Read the records and gather each line that includes "Diario".

(Source records)
▽
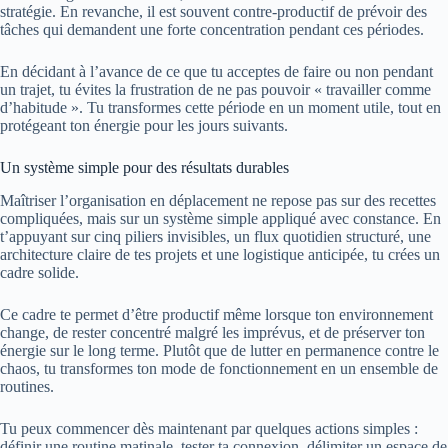
stratégie. En revanche, il est souvent contre-productif de prévoir des
tâches qui demandent une forte concentration pendant ces périodes.
En décidant à l’avance de ce que tu acceptes de faire ou non pendant
un trajet, tu évites la frustration de ne pas pouvoir « travailler comme
d’habitude ». Tu transformes cette période en un moment utile, tout en
protégeant ton énergie pour les jours suivants.
Un système simple pour des résultats durables
Maîtriser l’organisation en déplacement ne repose pas sur des recettes
compliquées, mais sur un système simple appliqué avec constance. En
t’appuyant sur cinq piliers invisibles, un flux quotidien structuré, une
architecture claire de tes projets et une logistique anticipée, tu crées un
cadre solide.
Ce cadre te permet d’être productif même lorsque ton environnement
change, de rester concentré malgré les imprévus, et de préserver ton
énergie sur le long terme. Plutôt que de lutter en permanence contre le
chaos, tu transformes ton mode de fonctionnement en un ensemble de
routines.
Tu peux commencer dès maintenant par quelques actions simples :
définir une routine matinale, tester ta connexion, délimiter un espace de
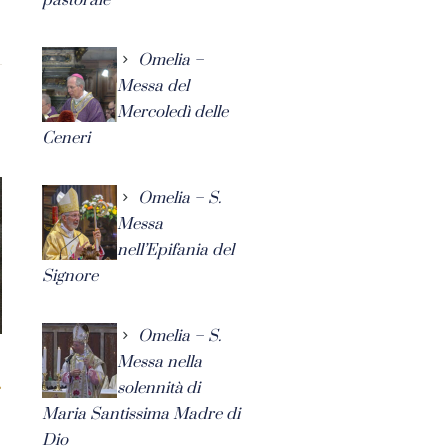
Omelia –
Messa del
Mercoledì delle
Ceneri
Omelia – S.
Messa
nell’Epifania del
Signore
Omelia – S.
Messa nella
solennità di
Maria Santissima Madre di
Dio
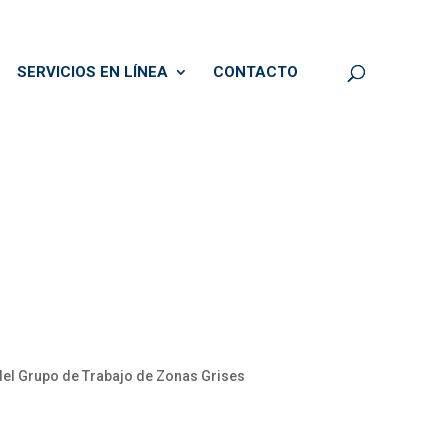
SERVICIOS EN LÍNEA
CONTACTO
del Grupo de Trabajo de Zonas Grises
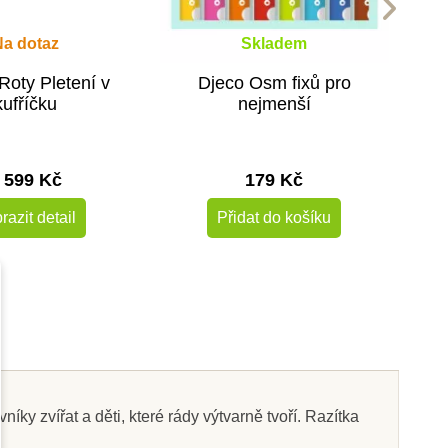
Na dotaz
Skladem
Roty Pletení v
Djeco Osm fixů pro
kufříčku
nejmenší
 599 Kč
179 Kč
razit detail
Přidat do košíku
 zvířat a děti, které rády výtvarně tvoří. Razítka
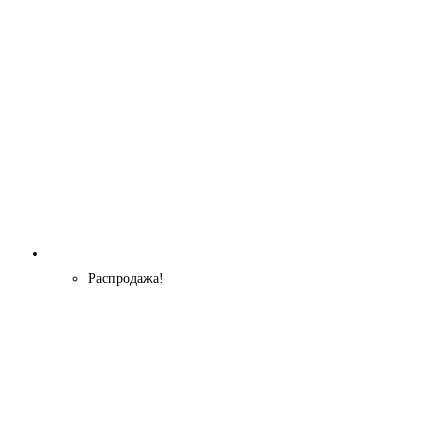
Распродажа!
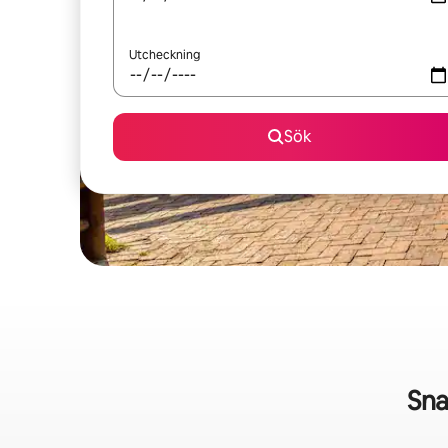
Utcheckning
Sök
Sna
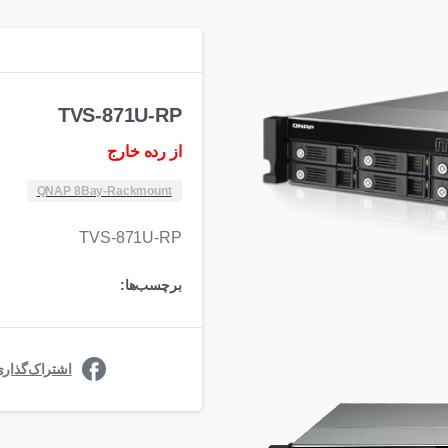
TVS-871U-RP
از رده خارج
QNAP 8Bay-Rackmount
TVS-871U-RP
برچسب‌ها:
اشتراک‌گذار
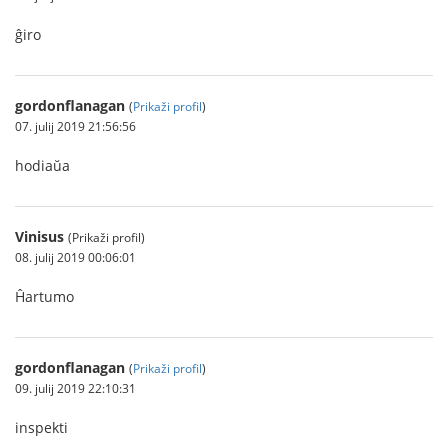
ĝiro
gordonflanagan
(
Prikaži profil
)
07. julij 2019 21:56:56
hodiaŭa
Vinisus
(Prikaži profil)
08. julij 2019 00:06:01
Ĥartumo
gordonflanagan
(
Prikaži profil
)
09. julij 2019 22:10:31
inspekti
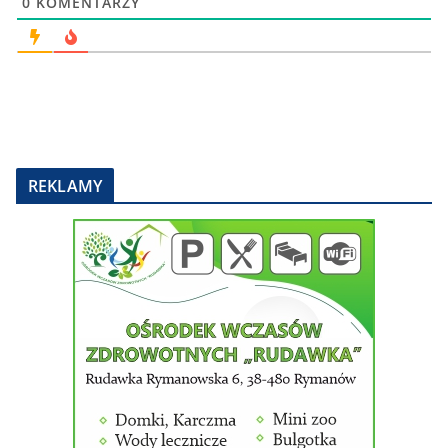
0
KOMENTARZY
REKLAMY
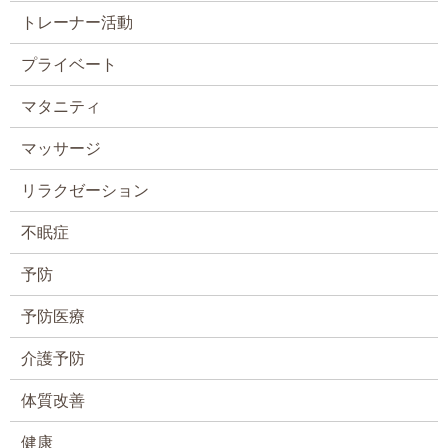
トレーナー活動
プライベート
マタニティ
マッサージ
リラクゼーション
不眠症
予防
予防医療
介護予防
体質改善
健康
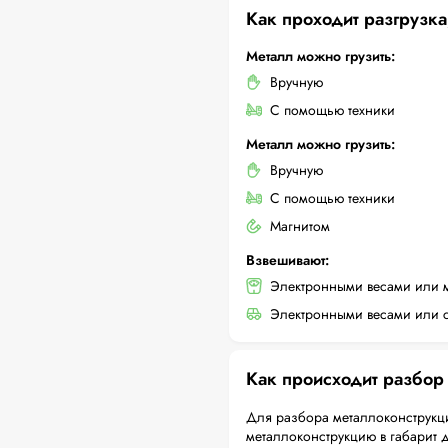
Как проходит разгрузка
Металл можно грузить:
Вручную
С помощью техники
Металл можно грузить:
Вручную
С помощью техники
Магнитом
Взвешивают:
Электронными весами или 
Электронными весами или с
Как происходит разбор
Для разбора металлоконструкци
металлоконструкцию в габарит 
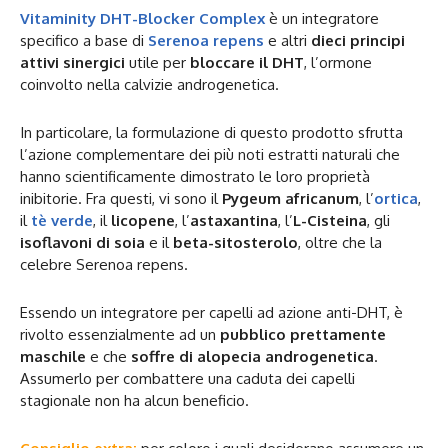
Vitaminity DHT-Blocker Complex
è un integratore
specifico a base di
Serenoa repens
e altri
dieci principi
attivi sinergici
utile per
bloccare il DHT
, l’ormone
coinvolto nella calvizie androgenetica.
In particolare, la formulazione di questo prodotto sfrutta
l’azione complementare dei più noti estratti naturali che
hanno scientificamente dimostrato le loro proprietà
inibitorie. Fra questi, vi sono il
Pygeum africanum
, l’
ortica
,
il
tè verde
, il
licopene
, l’
astaxantina
, l’
L-Cisteina
, gli
isoflavoni di soia
e il
beta-sitosterolo
, oltre che la
celebre Serenoa repens.
Essendo un integratore per capelli ad azione anti-DHT, è
rivolto essenzialmente ad un
pubblico prettamente
maschile
e che
soffre di alopecia androgenetica
.
Assumerlo per combattere una caduta dei capelli
stagionale non ha alcun beneficio.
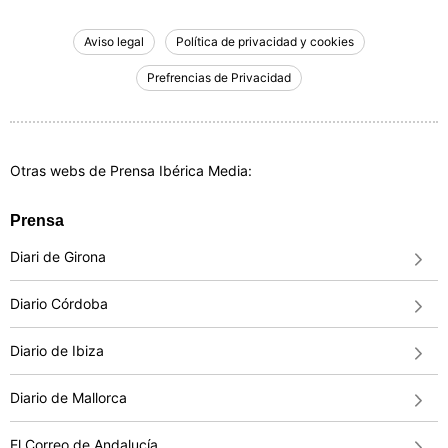
Aviso legal
Política de privacidad y cookies
Prefrencias de Privacidad
Otras webs de Prensa Ibérica Media:
Prensa
Diari de Girona
Diario Córdoba
Diario de Ibiza
Diario de Mallorca
El Correo de Andalucía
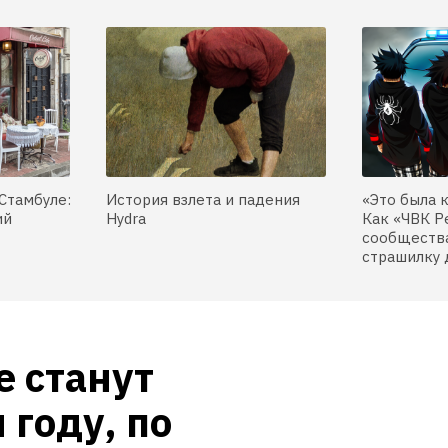
Стамбуле:
История взлета и падения
«Это была 
ий
Hydra
Как «ЧВК Р
сообщества
страшилку 
 станут 
году, по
△
- RESPONSE TO THIS TASK -
Diario Córdoba
Diario de Ibiza
Diario de Mallorca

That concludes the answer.